Вельбот подан. Адмирал шел провожать.
«Настоящий янки!» — подумал Гончаров, глядя, как быстро сбежал по трапу Муравьев.
«Теперь, кажется, не страшно оставлять Гончарова, — думал Муравьев. — Однако боже упаси подпускать его одного к устью Амура! Там Невельской со своей братией! Могут начинить его порохом! Нет, уж я сам буду его проводником! Так понадежней!»
Гончаров смотрел с борта «Паллады», как на шхуне подымали якорь. «Я рад буду видеть вас в Иркутске», — звучали в его ушах последние слова Муравьева.
Когда «Паллада» впервые вошла в Императорскую гавань и тихо двигалась вдоль ее крутых лесистых берегов, все были поражены таким чудесным открытием. Но вдруг представилась страшная картина — кладбище умерших за зиму. Дорого заплачено.
Гончаров был вне себя от гнева и ужаса. После двухлетнего путешествия пришли на русский пост и увидели все то же — тут злодейски морили людей. Вспоминались ужасы русской жизни, от которых отвыкли, подобных, кажется, нигде нет, даже в Африке.
Никогда бы так ясно Гончаров не представлял себе замысла своего «Обломова», если бы не объехал вокруг света. Верен замысел! Даже еще ужасней должен быть изображен Обломов. Ты, русский барин, — размазня, сущий в каждом чиновнике и помещике, живущий трудом крепостных, из-за тебя здесь гибнут герои, из-за твоей лени. У нас государственными делами ворочают карьеристы-иностранцы! Молчать нельзя!
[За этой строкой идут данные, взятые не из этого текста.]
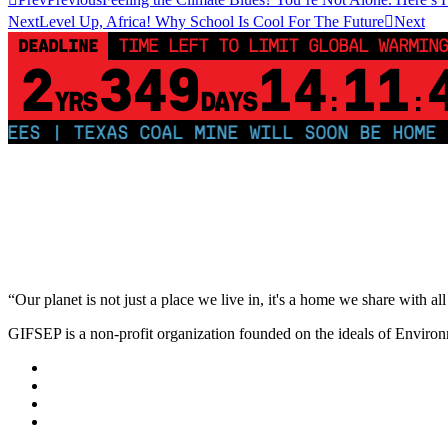
Next
Level Up, Africa! Why School Is Cool For The Future
Next
DEADLINE
TIME LEFT TO LIMIT GLOBAL WARMING
2
349
14
11
YRS
DAYS
:
:
 | TEXAS COAL MINE WILL SOON BE HOME TO A
“Our planet is not just a place we live in, it's a home we share with all 
GIFSEP is a non-profit organization founded on the ideals of Envir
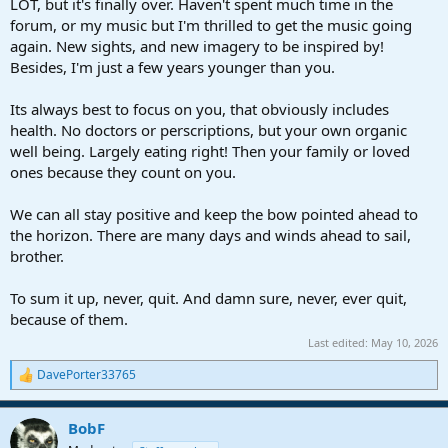
LOT, but it's finally over. Haven't spent much time in the
forum, or my music but I'm thrilled to get the music going
again. New sights, and new imagery to be inspired by!
Besides, I'm just a few years younger than you.
Its always best to focus on you, that obviously includes
health. No doctors or perscriptions, but your own organic
well being. Largely eating right! Then your family or loved
ones because they count on you.
We can all stay positive and keep the bow pointed ahead to
the horizon. There are many days and winds ahead to sail,
brother.
To sum it up, never, quit. And damn sure, never, ever quit,
because of them.
Last edited:
May 10, 2026
DavePorter33765
R
e
a
BobF
c
t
Правда, обломовщина, как ни удивительно, есть и в англичанах, и в других народах! Да ведь иначе бы и слов «лень», «лентяй», «праздношатающийся» не было бы в их языке. Но нигде эта обломовщина так не видна отчетливо, как в русском дармоеде на шее своего народа. Нельзя более терпеть крепостного права!
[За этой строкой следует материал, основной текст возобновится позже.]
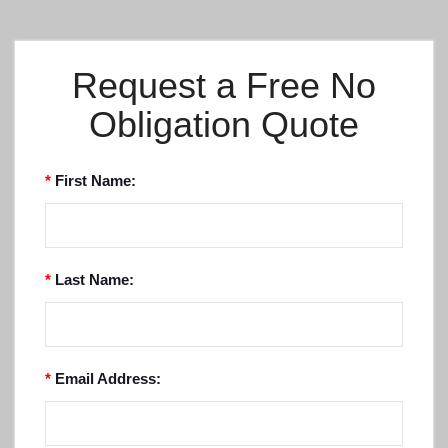
Request a Free No
Obligation Quote
*
First Name:
*
Last Name:
*
Email Address:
Гончаров ходил по берегу в сильном раздражении и даже адмиралу ответил на какой-то вопрос так грубо, словно тот был виноват.
Скучным местом показался ему этот пост. Даже от природы повеяло мертвящей душу казенщиной. Кочки, лиственницы… Тунгус Афонька шлялся по берегу. Гончаров разговорился с ним. Афонька, видя, что барин славный, попросил у него «бутылоську», чем окончательно расстроил Гончарова. И он темней тучи вернулся к себе.
Он больше не съезжал на берег, не желая расставаться с фрегатом, — так легче. Ему хотелось скорее уйти отсюда. Но Путятин решил оставаться. Начиналась война, и могло быть нападение, и Гончаров намеревался разделить с товарищами все опасности.
Но вот явился Муравьев! Очень он оживил все мысли Ивана Александровича, так смело говорил о крепостном праве! И все вдруг предстало в ином свете.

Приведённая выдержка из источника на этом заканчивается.